- Tal como lo ha mandado el gobierno nacional.
- Indigentes y perros se convirtieron en “dueños” de las calles.
- ¿Quién puede saber si es que los abandonados por la vida están contaminados de coronavirus?



Aparentemente ellos muestran una fortaleza a prueba de balas, como que al virus no podría interesarle su organismo, como a muchas autoridades parece no interesar su existencia, ya que de cuando en cuando aparecen muertos (no por coronavirus) en las calles de la ciudad por el abandono extremo del destino que les tocó por “vida”.
Ayer estas personas de vida sombría, indigentes o que hace tiempo despegaron a cualquier planeta gracias a las sustancias tóxicas que inhalan para olvidarse de todo lo que les rodea, se habían convertido en “dueñas” de las calles. Caminaban de lo más despreocupados, aunque algunos al percatarse de la cámara, sacaban a relucir una mirada de rabia o indescifrable.

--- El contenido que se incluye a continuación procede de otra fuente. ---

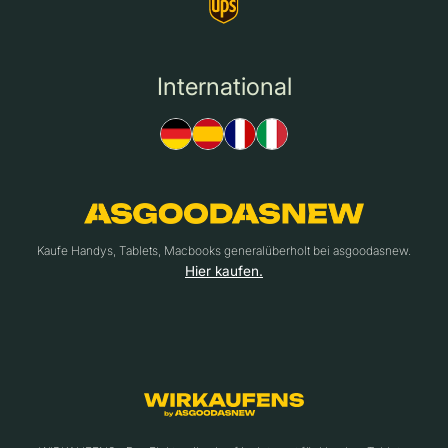
International
Kaufe Handys, Tablets, Macbooks generalüberholt bei asgoodasnew.
Hier kaufen.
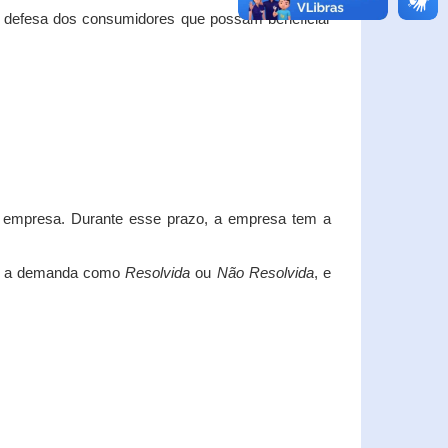
e defesa dos consumidores que possam beneficiar
da empresa. Durante esse prazo, a empresa tem a
car a demanda como
Resolvida
ou
Não Resolvida
, e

La policía no los detenía ¿para qué, a dónde llevarlos? ¿Cuáles serán las disposiciones del gobierno en estos casos? No se conocen. Unos caminando, otros durmiendo en el cemento duro ¿desde cuándo no sabrán lo que significa dormir en una cama?
¿Qué comerían en domingo con todo cerrado? Por lo menos en otros días, hay lugares donde les están extendiendo la mano. Pero ayer que la ciudad se convirtió en un cementerio gigantesco ¿dónde irían?
Sí, cementerio gigantesco, si es que cabe la expresión. Se pudo recorrer varias calles y no había mujeres, ni hombres, nada. Un silencio letal que llevaba a compararlo con el silencio de un campo santo. Se vio a integrantes de la policía como siempre hacer su trabajo. No se vio a militares, por lo menos por el centro recorrido, quizá hayan estado por los asentamientos humanos.
Finalmente, otros de los que se apoderaron ayer de la ciudad, fueron muchos gatos y perros. En otras épocas, jamás se vería a perros y gatos echados en media pista del jirón Próspero. Pues ayer se vio.
La Iglesia Matriz, que ayer debió estar llena de gente por Domingo de Ramos, comprando ramitos a las personas que los confeccionan; estaba desierta. Igual que la plaza de armas. En resumen, se puede mencionar que la población sí acató el mandato del gobierno central.






Muy tarde este acatamiento, ya somos más y estamos condenados a la extensión de la cuarentena, por la gente que no acató oportunamnete los dispuesto por el gobierno.